D’altra parte, in attesa che nuovi test la confermino, l’intelligenza di questi grandi erbivori era già un concetto abbastanza diffuso tra le nuove generazioni di appassionati e addetti ai lavori. Se fino alla metà del secolo scorso il rapporto tra esseri umani e cavalli era tutto basato sulla coercizione, su meccanismi premio-punizione (carota o bastone?), con l’affermarsi della doma dolce e dei cosiddetti “sussurratori” il mondo equestre ha subito una rivoluzione copernicana: “Il cavallo è una delle creature più intelligenti che abbiamo su questo Pianeta, ed è in grado di percepire cose che noi non possiamo nemmeno cominciare a comprendere”, ha detto Monty Roberts, uno dei pionieri della nuova interazione umano-equino. Il segreto è stato osservare i cavalli in natura, nelle relazioni con i loro simili, in modo da comprendere il loro linguaggio, piuttosto che dominarli pretendendo che comprendessero il nostro, magari a forza di frustate e speronate. Non a caso, secondo Pat Parelli, altro grande della doma dolce, “I cavalli hanno una capacità unica di insegnarci la leadership e l’importanza della comunicazione”. E per sua moglie Linda: “I cavalli possono aiutarci a sviluppare una maggiore consapevolezza di noi stessi e la nostra intelligenza emotiva”.
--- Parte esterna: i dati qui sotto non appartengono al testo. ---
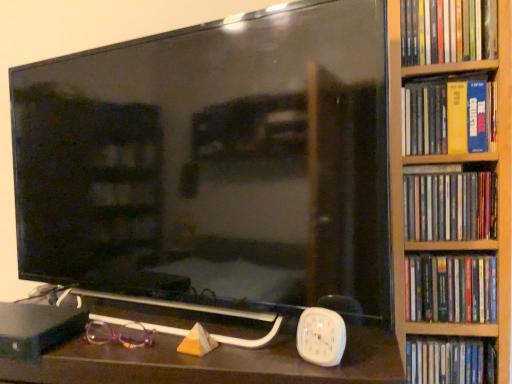 Question: Considering the positions of black glossy tv at center and purple plastic glasses at lower left in the image, is black glossy tv at center wider or thinner than purple plastic glasses at lower left?

Choices:
 (A) wide
 (B) thin

Answer: (A)

Question: From their relative heights in the image, would you say black glossy tv at center is taller or shorter than purple plastic glasses at lower left?

Choices:
 (A) short
 (B) tall

Answer: (B)

Question: Estimate the real-world distances between objects in this image. Which object is farther from the purple plastic glasses at lower left?

Choices:
 (A) hardcover book at right, marked as the second book in a bottom-to-top arrangement
 (B) white plastic dvd case at right, the 5th book in the top-to-bottom sequence
 (C) yellow matte book at right, acting as the 4th book starting from the bottom
 (D) black glossy tv at center
 (E) matte plastic book at right, which is the 1th book from top to bottom

Answer: (E)

Question: Which of these objects is positioned closest to the white plastic clock at lower right?

Choices:
 (A) white plastic dvd case at right, the 1th book when ordered from bottom to top
 (B) purple plastic glasses at lower left
 (C) hardcover book at right, the fourth book when ordered from top to bottom
 (D) matte plastic book at right, the 5th book ordered from the bottom
 (E) yellow matte book at right, acting as the 4th book starting from the bottom

Answer: (C) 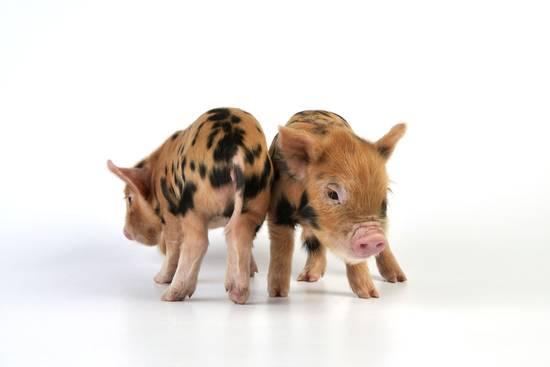 The image size is (550, 367). In order to click on floor in this screenshot , I will do `click(310, 293)`. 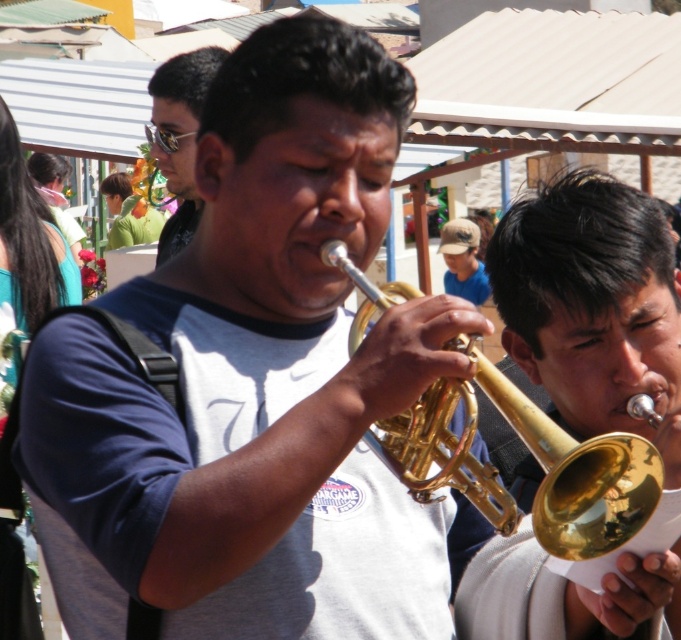 Is gold shiny trumpet at right bigger than matte black sunglasses at upper left?

No.

Can you confirm if gold shiny trumpet at right is positioned above matte black sunglasses at upper left?

Actually, gold shiny trumpet at right is below matte black sunglasses at upper left.

Identify the location of gold shiny trumpet at right. This screenshot has height=640, width=681. (592, 307).

Where is `gold shiny trumpet at right`? Image resolution: width=681 pixels, height=640 pixels. gold shiny trumpet at right is located at coordinates (592, 307).

Who is taller, gold shiny trumpet at right or gold brass trombone at center?

With more height is gold shiny trumpet at right.

From the picture: Can you confirm if gold shiny trumpet at right is positioned to the left of gold brass trombone at center?

Incorrect, gold shiny trumpet at right is not on the left side of gold brass trombone at center.

Locate an element on the screen. gold shiny trumpet at right is located at coordinates (592, 307).

Is gold brass trombone at center shorter than matte black sunglasses at upper left?

Yes, gold brass trombone at center is shorter than matte black sunglasses at upper left.

Which is more to the left, gold brass trombone at center or matte black sunglasses at upper left?

Positioned to the left is matte black sunglasses at upper left.

This screenshot has height=640, width=681. What are the coordinates of `gold brass trombone at center` in the screenshot? It's located at (575, 474). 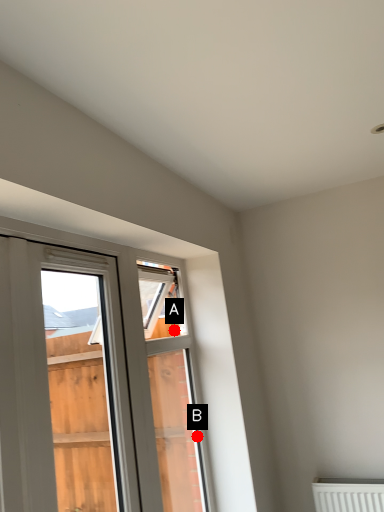 Question: Two points are circled on the image, labeled by A and B beside each circle. Among these points, which one is farthest from the camera?

Choices:
 (A) A is further
 (B) B is further

Answer: (A) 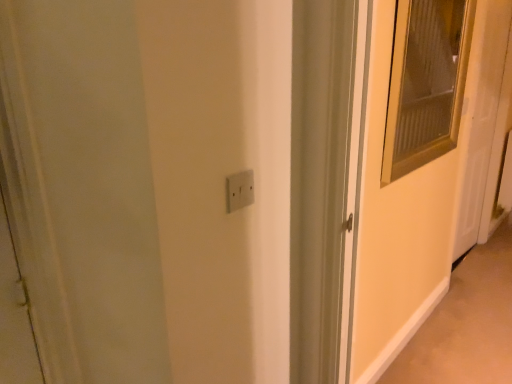 Question: Considering the positions of matte glass screen door at right and beige carpet at lower right in the image, is matte glass screen door at right bigger or smaller than beige carpet at lower right?

Choices:
 (A) big
 (B) small

Answer: (B)

Question: Looking at their shapes, would you say matte glass screen door at right is wider or thinner than beige carpet at lower right?

Choices:
 (A) thin
 (B) wide

Answer: (A)

Question: Which object is the farthest from the beige carpet at lower right?

Choices:
 (A) white plastic electric outlet at center
 (B) white glossy door at right
 (C) matte glass screen door at right

Answer: (A)

Question: Which is nearer to the beige carpet at lower right?

Choices:
 (A) matte glass screen door at right
 (B) white plastic electric outlet at center
 (C) white glossy door at right

Answer: (A) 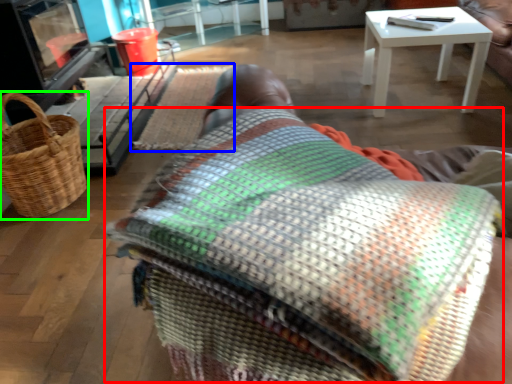 Question: Estimate the real-world distances between objects in this image. Which object is closer to blanket (highlighted by a red box), mat (highlighted by a blue box) or picnic basket (highlighted by a green box)?

Choices:
 (A) mat
 (B) picnic basket

Answer: (B) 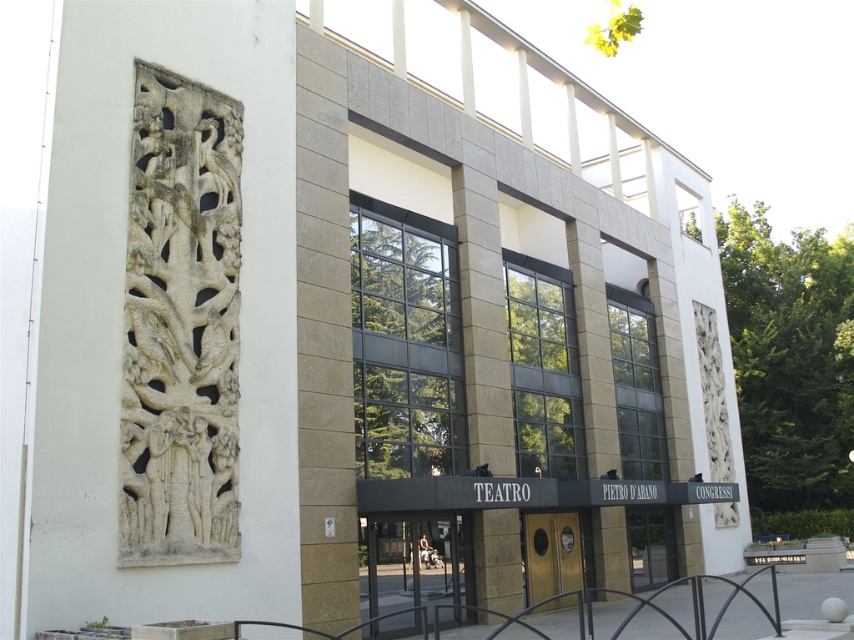 Question: Is white stone carving at left below green leafy tree at center?

Choices:
 (A) yes
 (B) no

Answer: (B)

Question: Can you confirm if green leafy tree at center is wider than gold metallic door at center?

Choices:
 (A) no
 (B) yes

Answer: (B)

Question: Does green leafy tree at center appear over gold metallic door at center?

Choices:
 (A) no
 (B) yes

Answer: (B)

Question: Which point is closer to the camera?

Choices:
 (A) (94, 240)
 (B) (566, 541)

Answer: (A)

Question: Which of the following is the farthest from the observer?

Choices:
 (A) (373, 465)
 (B) (559, 532)
 (C) (851, 273)

Answer: (C)

Question: Which of the following is the farthest from the observer?

Choices:
 (A) green leafy tree at center
 (B) green leafy tree at right

Answer: (B) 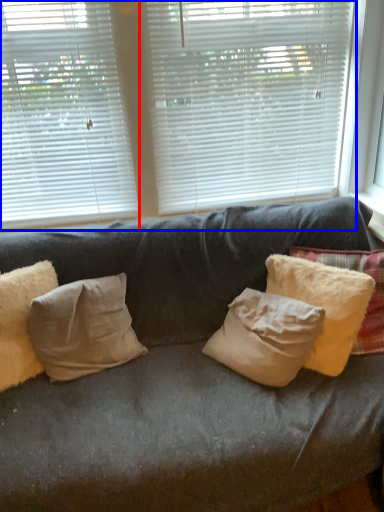 Question: Which point is further to the camera, window blind (highlighted by a red box) or window blind (highlighted by a blue box)?

Choices:
 (A) window blind
 (B) window blind

Answer: (B) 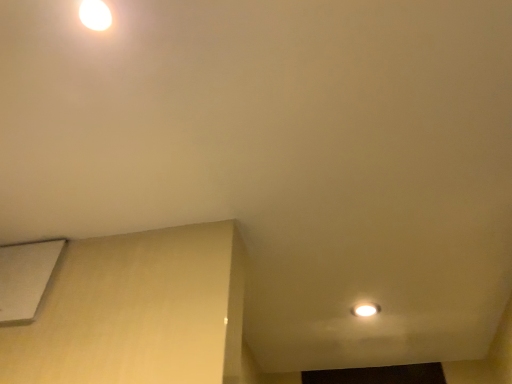 Question: Is the depth of white glossy light fixture at upper left greater than that of white matte lift at lower left?

Choices:
 (A) yes
 (B) no

Answer: (B)

Question: From a real-world perspective, is white glossy light fixture at upper left located beneath white matte lift at lower left?

Choices:
 (A) no
 (B) yes

Answer: (A)

Question: Is there a large distance between white glossy light fixture at upper left and white matte lift at lower left?

Choices:
 (A) no
 (B) yes

Answer: (A)

Question: Is white glossy light fixture at upper left thinner than white matte lift at lower left?

Choices:
 (A) no
 (B) yes

Answer: (A)

Question: Does white glossy light fixture at upper left contain white matte lift at lower left?

Choices:
 (A) yes
 (B) no

Answer: (B)

Question: Is white glossy light fixture at upper left at the right side of white matte lift at lower left?

Choices:
 (A) yes
 (B) no

Answer: (A)

Question: Would you say white glossy light fixture at upper left is part of white matte lift at lower left's contents?

Choices:
 (A) no
 (B) yes

Answer: (A)

Question: From a real-world perspective, does white matte lift at lower left sit lower than white glossy light fixture at upper left?

Choices:
 (A) yes
 (B) no

Answer: (A)

Question: Does white matte lift at lower left have a greater width compared to white glossy light fixture at upper left?

Choices:
 (A) no
 (B) yes

Answer: (A)

Question: Is white matte lift at lower left behind white glossy light fixture at upper left?

Choices:
 (A) yes
 (B) no

Answer: (A)

Question: From the image's perspective, is white matte lift at lower left under white glossy light fixture at upper left?

Choices:
 (A) yes
 (B) no

Answer: (A)

Question: Can we say white matte lift at lower left lies outside white glossy light fixture at upper left?

Choices:
 (A) yes
 (B) no

Answer: (A)

Question: From the image's perspective, is white glossy light fixture at upper left above or below white matte lift at lower left?

Choices:
 (A) below
 (B) above

Answer: (B) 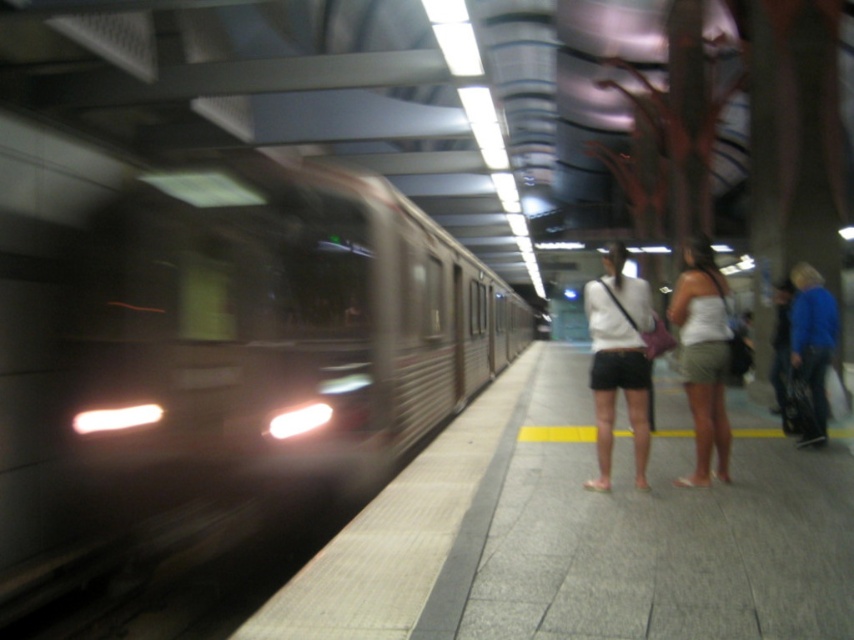 You are a passenger standing on the gray concrete platform at center and want to reach the white matte shorts at center. Which direction should you move to get closer?

The gray concrete platform at center is closer to the viewer than the white matte shorts at center, so you should move towards the viewer to get closer to the white matte shorts at center.

You are standing on the gray concrete platform at center and see the blue denim jeans at right. Which object is closer to the ground?

The gray concrete platform at center is positioned under blue denim jeans at right, so the gray concrete platform at center is closer to the ground.

You are a photographer taking a picture of the subway station. You notice two people wearing white matte shorts at center and white cotton tank top at center. Which clothing item is positioned closer to the camera?

The white matte shorts at center is closer to the viewer than the white cotton tank top at center, so the white matte shorts at center would appear closer in the photo. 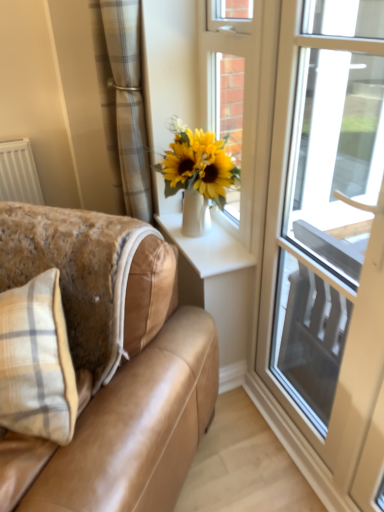 The width and height of the screenshot is (384, 512). What are the coordinates of `empty space that is ontop of white glossy vase at upper center` in the screenshot? It's located at (218, 244). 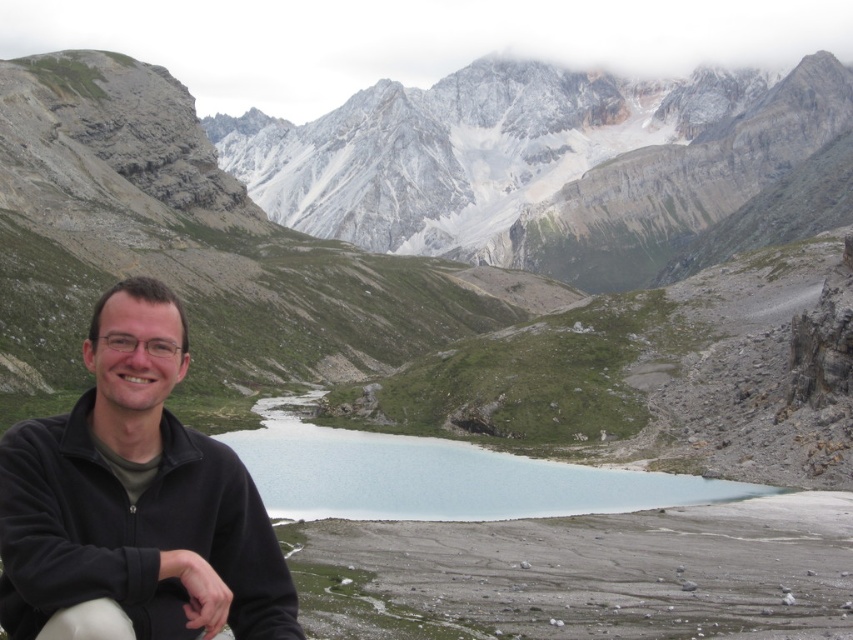 Question: Can you confirm if black fleece jacket at lower left is smaller than clear blue water at center?

Choices:
 (A) yes
 (B) no

Answer: (A)

Question: Which object is the closest to the clear blue water at center?

Choices:
 (A) black fleece jacket at lower left
 (B) matte gray rock at center
 (C) gray rocky mountain at upper center

Answer: (A)

Question: Considering the relative positions of black fleece jacket at lower left and clear blue water at center in the image provided, where is black fleece jacket at lower left located with respect to clear blue water at center?

Choices:
 (A) left
 (B) right

Answer: (A)

Question: Estimate the real-world distances between objects in this image. Which object is farther from the black fleece jacket at lower left?

Choices:
 (A) clear blue water at center
 (B) gray rocky mountain at upper center

Answer: (B)

Question: Which point is farther to the camera?

Choices:
 (A) clear blue water at center
 (B) gray rocky mountain at upper center
 (C) matte gray rock at center
 (D) black fleece jacket at lower left

Answer: (B)

Question: Is matte gray rock at center behind gray rocky mountain at upper center?

Choices:
 (A) yes
 (B) no

Answer: (B) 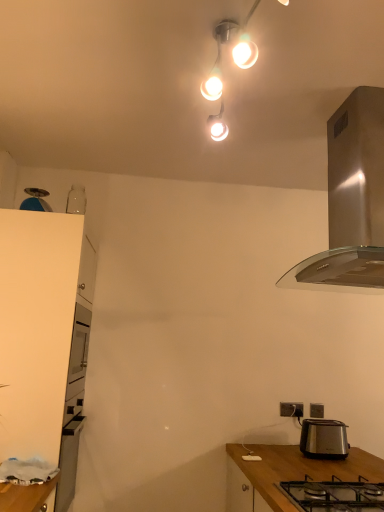 Question: In the image, is black metal/glass gas stove at lower center on the left side or the right side of satin silver range hood at upper right?

Choices:
 (A) left
 (B) right

Answer: (A)

Question: Is black metal/glass gas stove at lower center wider or thinner than satin silver range hood at upper right?

Choices:
 (A) wide
 (B) thin

Answer: (B)

Question: Based on their relative distances, which object is nearer to the white matte cabinet at left?

Choices:
 (A) satin silver toaster at lower right
 (B) satin silver range hood at upper right
 (C) matte white light fixture at upper center
 (D) black plastic power outlet at lower right, acting as the 2th power outlet starting from the right
 (E) matte black power outlet at lower right, which is the 1th power outlet from right to left

Answer: (C)

Question: Estimate the real-world distances between objects in this image. Which object is closer to the black metal/glass gas stove at lower center?

Choices:
 (A) satin silver range hood at upper right
 (B) matte white light fixture at upper center
 (C) satin silver toaster at lower right
 (D) matte black power outlet at lower right, acting as the 2th power outlet starting from the left
 (E) white matte cabinet at left

Answer: (C) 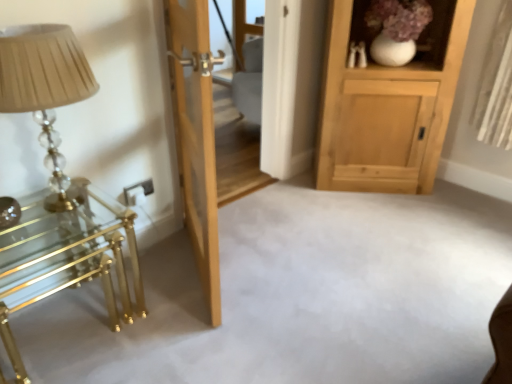 Question: Is natural wood door at center positioned beyond the bounds of translucent glass table lamp at left?

Choices:
 (A) no
 (B) yes

Answer: (B)

Question: Is natural wood door at center smaller than translucent glass table lamp at left?

Choices:
 (A) yes
 (B) no

Answer: (B)

Question: From the image's perspective, is natural wood door at center located above translucent glass table lamp at left?

Choices:
 (A) no
 (B) yes

Answer: (A)

Question: From a real-world perspective, is natural wood door at center beneath translucent glass table lamp at left?

Choices:
 (A) no
 (B) yes

Answer: (B)

Question: Is natural wood door at center touching translucent glass table lamp at left?

Choices:
 (A) no
 (B) yes

Answer: (A)

Question: Does natural wood door at center appear on the right side of translucent glass table lamp at left?

Choices:
 (A) yes
 (B) no

Answer: (A)

Question: From a real-world perspective, does polished brass table at left sit lower than natural wood door at center?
Ed è forse proprio questa l’espressione cruciale: intelligenza emotiva. Se ci si aspetta che un cavallo faccia di conto o risolva problemi logici siamo sulla cattiva strada. Ma se si tratta di comprendere le emozioni altrui ed entrare in empatia con gli altri, questi straordinari animali non sono secondi a nessuno. E non c’è bisogno di premi e semafori per dimostrarlo.